Nossa correspondente especial na Inglaterra ( 🙂 brincadeirinha), Deborah, está lá novamente para passar um mês e hoje ela visitou Chatsworth (Pemberley 2005).  No post dela sobre Chatsworth publicado Março desse ano, ela comentou que o busto de Mr. Darcy (Matthew Macfadyen) utilizado no filme de 2005 não estava mais em exposição. O busto foi dado de presente à Duquesa de Devonshire depois do filme e ficou em exposição durante algum tempo em Chatsworth. A gente até chegou a fazer alguns comentários maldosos sobre a Duquesa de Devonshire, que aparentemente queria o busto só para ela.

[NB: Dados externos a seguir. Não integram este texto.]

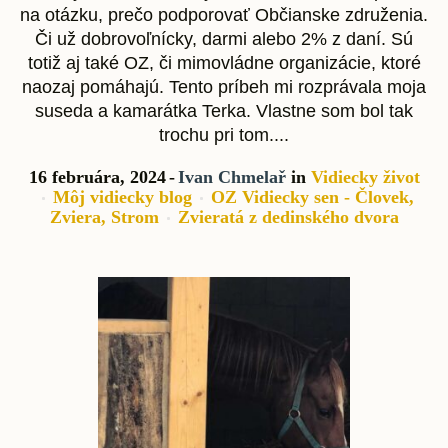
na otázku, prečo podporovať Občianske združenia.
Či už dobrovoľnícky, darmi alebo 2% z daní. Sú
totiž aj také OZ, či mimovládne organizácie, ktoré
naozaj pomáhajú. Tento príbeh mi rozprávala moja
suseda a kamarátka Terka. Vlastne som bol tak
trochu pri tom....
16 februára, 2024
Ivan Chmelař
in
Vidiecky život
Môj vidiecky blog
OZ Vidiecky sen - Človek,
Zviera, Strom
Zvieratá z dedinského dvora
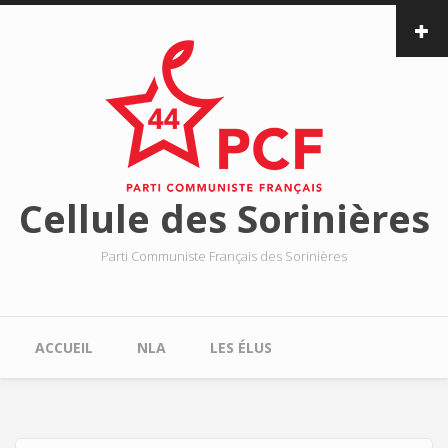
Aller au contenu principal
Cellule des Sorinières
Parti Communiste Français des Sorinières
Menu principal
ACCUEIL
NLA
LES ÉLUS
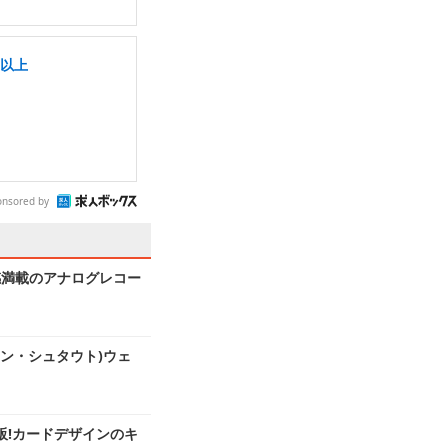
日以上
onsored by
感満載のアナログレコー
ン・シュタウト)ウェ
再販!カードデザインのキ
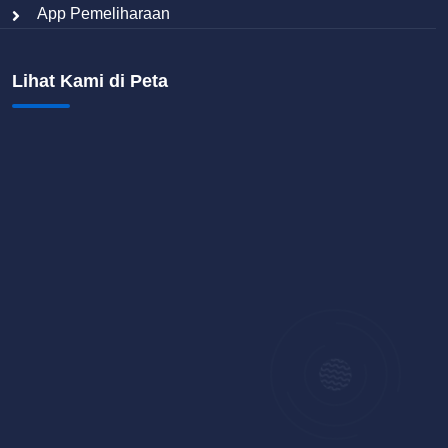
App Pemeliharaan
Lihat Kami di Peta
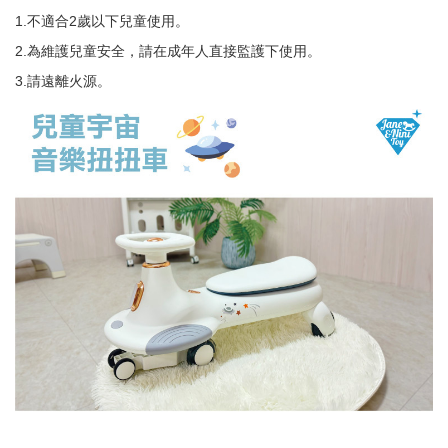
1.不適合2歲以下兒童使用。
2.為維護兒童安全，請在成年人直接監護下使用。
3.請遠離火源。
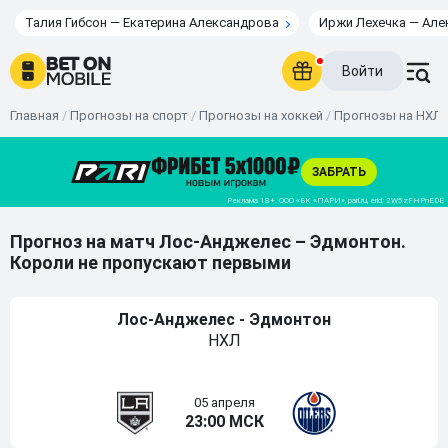
Талия Гибсон — Екатерина Александрова
Иржи Лехечка — Але
Войти
Главная
/
Прогнозы на спорт
/
Прогнозы на хоккей
/
Прогнозы на НХЛ
Прогноз на матч Лос-Анджелес – Эдмонтон.
Короли не пропускают первыми
Лос-Анджелес - Эдмонтон
НХЛ
05 апреля
23:00 МСК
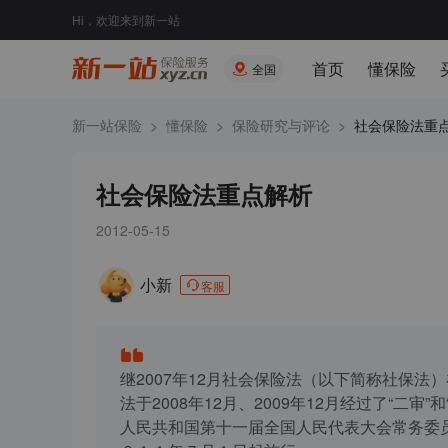
Hi，欢迎来到新一站
首页
懂保险
全国
新一站保险
>
懂保险
>
保险研究与评论
>
社会保险法重
社会保险法重点解析
2012-05-15
小新
客服
继2007年12月社会保险法（以下简称社保
法于2008年12月、2009年12月经过了“二
人民共和国第十一届全国人民代表大会常务委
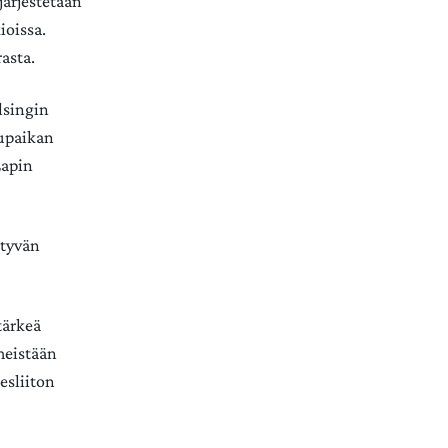
järjestetään
ioissa.
asta.
elsingin
lupaikan
Lapin
ttyvän
tärkeä
meistään
esliiton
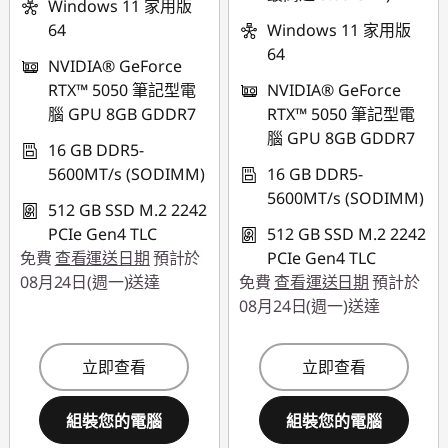
Windows 11 家用版
64
Windows 11 家用版
64
NVIDIA® GeForce
RTX™ 5050 筆記型電
NVIDIA® GeForce
腦 GPU 8GB GDDR7
RTX™ 5050 筆記型電
腦 GPU 8GB GDDR7
16 GB DDR5-
5600MT/s (SODIMM)
16 GB DDR5-
5600MT/s (SODIMM)
512 GB SSD M.2 2242
PCIe Gen4 TLC
512 GB SSD M.2 2242
免費
查看運送日期
預計於
PCIe Gen4 TLC
08月24日(週一)送達
免費
查看運送日期
預計於
08月24日(週一)送達
立即查看
立即查看
組裝您的電腦
組裝您的電腦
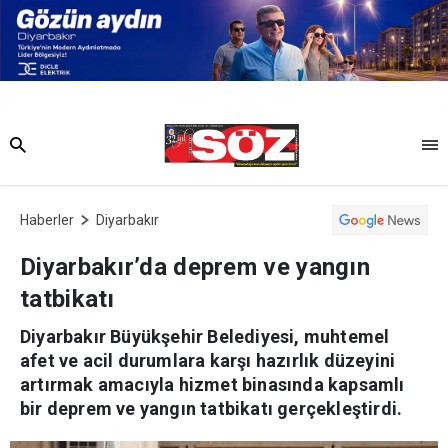
Haberler
Diyarbakır
Diyarbakır’da deprem ve yangın
tatbikatı
Diyarbakır Büyükşehir Belediyesi, muhtemel
afet ve acil durumlara karşı hazırlık düzeyini
artırmak amacıyla hizmet binasında kapsamlı
bir deprem ve yangın tatbikatı gerçekleştirdi.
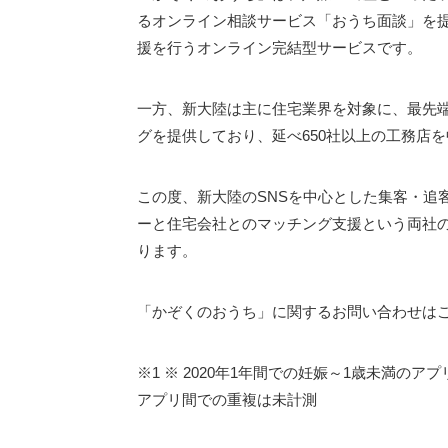
るオンライン相談サービス「おうち面談」を
援を行うオンライン完結型サービスです。
一方、新大陸は主に住宅業界を対象に、最先端
グを提供しており、延べ650社以上の工務店
この度、新大陸のSNSを中心とした集客・追
ーと住宅会社とのマッチング支援という両社
ります。
「かぞくのおうち」に関するお問い合わせは
※1 ※ 2020年1年間での妊娠～1歳未満のアプリDL数
アプリ間での重複は未計測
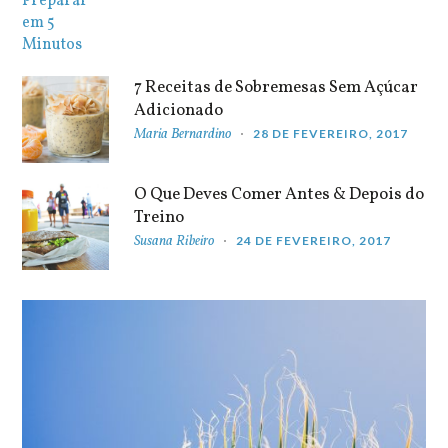
7 Receitas de Sobremesas Sem Açúcar
Adicionado
Maria Bernardino
28 DE FEVEREIRO, 2017
O Que Deves Comer Antes & Depois do
Treino
Susana Ribeiro
24 DE FEVEREIRO, 2017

A boa notícia é que ele voltou! Não sei há quanto tempo o busto está exposto, mas a Deborah teve a felicidade de encontrar ele por lá e postou uma foto no facebook hoje, e fez a gentileza de deixar eu dividir com vocês. O busto está exposto na gifshop da propriedade, que fica situada depois da galeria de estátuas.

Sigo torcendo para que ela encontre o homem em pessoa enquanto estiver por lá. Dizem que ele costuma andar de metrô… Já pensou encontrar o MM assim por acaso? Desmaio na certa.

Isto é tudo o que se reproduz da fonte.